The probability is exactly $\frac{1}2$ in the original game. The crucial fact is that rolling a $5$ is a loss and that rolling a $6$ is a win - so we can consider the game over once one of those appears. However, at any given roll, the probability of rolling a $5$ equals the probability of rolling a $6$. We can quickly extend this local property to learn that the game is fair:
Suppose player $X$ won, rolling a $6$. An equally likely outcome would be that the game progressed the same until the last roll, at which point $X$ rolled a $5$. Similarly, if $X$ lost rolling a $5$, it was equally likely that they'd have rolled a $6$ instead.

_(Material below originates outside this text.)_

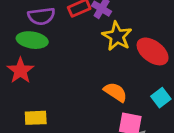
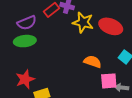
red star: (20, 71) -> (25, 79), moved, turned 30

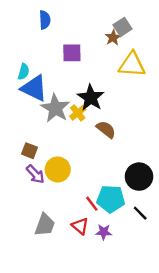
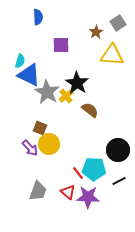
gray square: (123, 27) -> (118, 23), moved
brown square: (29, 151) -> (40, 128), moved
black line: (140, 213) -> (119, 181), turned -72
purple star: (104, 232) -> (88, 197), size x1.6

That is, we can pair up all the possible games by switching the last roll between $5$ and $6$, which changes who won, but not the probability of such events occurring.
Extension to Bonus (b)
Notably, if we stop the game whenever we reach a value of $k$ or more, then it is clear that the probability that we stop the game at a value of exactly $k$ is $\frac{1}n$, where $n=7-k$ is the number of integers in $[k,6]$ - that is, the number of rolls greater than or equal to $k$. This holds because switching the last value in such a game has similar effect to before, and hence the last value is uniformly distributed. In particular, this means that the probability of $k$ appearing in a normal game (since the game after a value of $k$ or more is irrelevant as $k$ will not appear again) is $\frac{1}n$.
We can rephrase the above as: We expect to see $\frac{1}n$ turns where $k$ is passed to the other player. Then, the expected length of a game is the sum of the expected number of turns wherein each given value is passed due to the linearity of expectation - thus, the expected length of the game is
$$1+\frac{1}2+\frac{1}3+\frac{1}4+\frac{1}5+\frac{1}6=\frac{49}{20}$$
The number of rolls is obviously distributed the same as if we just rolled a die until we got a $6$. We can see that the expected number of rolls $r$ satisfies the relation
$$r=\frac{1}6\cdot 1 + \frac{5}6(r+1)$$
since we take $1$ roll $\frac{1}6$ of the time, and otherwise expect $r+1$ rolls. This solves to
$$r=6.$$
More generally, we expect as many rolls as there are faces on the die.
Alternate Bonus (b) Answer
Suppose that, in the previous turn, a player passed the number $6-n$. Let the expected number of turns remaining be $t_n$. Then, we have $t_0=0$ and $t_6$ is the expected number of turns in a game with a six sided die. It can be seen that $t$ satisfies the relation:
$$t_n=1+\frac{1}n\sum_{i=0}^{n-1}t_i$$
That is to say, each $t_i$ is one more than the average of those below it. This looks unwieldily, but it actually turns out to equal the well-known harmonic series. In particular, define
$$T_n=\frac{1}{n+1}\sum_{i=0}^{n}t_i$$
as the average of the sequence thus far. We can express this algebraically, but consider the following:
The average of the sequence $t_0,t_1,\ldots,t_{n-1}$ is $T_{n-1}$. Thus, so is the average of $t_0,t_1,\ldots,t_{n-1},T_{n-1}$, as putting the mean into the sequence doesn't affect the mean. Increasing one element of the $\frac{1}{n+1}$ elements by $1$ increases the mean by $\frac{1}{n+1}$. Therefore $T_n=\frac{1}{n+1}+T_{n-1}$.
From this, and the fact that $t_n=T_{n-1}+1$, we can use the relation that $T_{n-1}=\frac{1}n+T_{n-2}$ as derived above to yield:
$$t_n=\frac{1}n+T_{n-2}+1$$
$$t_n=\frac{1}n+\frac{1}{n-1}+T_{n-3}+1$$
and expanding until $T_0=0$ yields
$$t_n=\frac{1}n+\frac{1}{n-1}+\ldots+1$$
meaning that $t_n$ is the $n^{th}$ harmonic number - the sum of the reciprocals of the first $n$ natural numbers. So, this game's expected length, which is $t_6$ is
$$\frac{1}1+\frac{1}2+\frac{1}3+\frac{1}4+\frac{1}5+\frac{1}6=\frac{49}{20}$$
Though there's no particularly helpful closed form for exact computation of Harmonic numbers as ratios of two integers, this means that, when played with an $n$ sided die, the game will take about $\log(n)+\gamma$ turns where $\gamma$ is the Euler-Macaroni constant.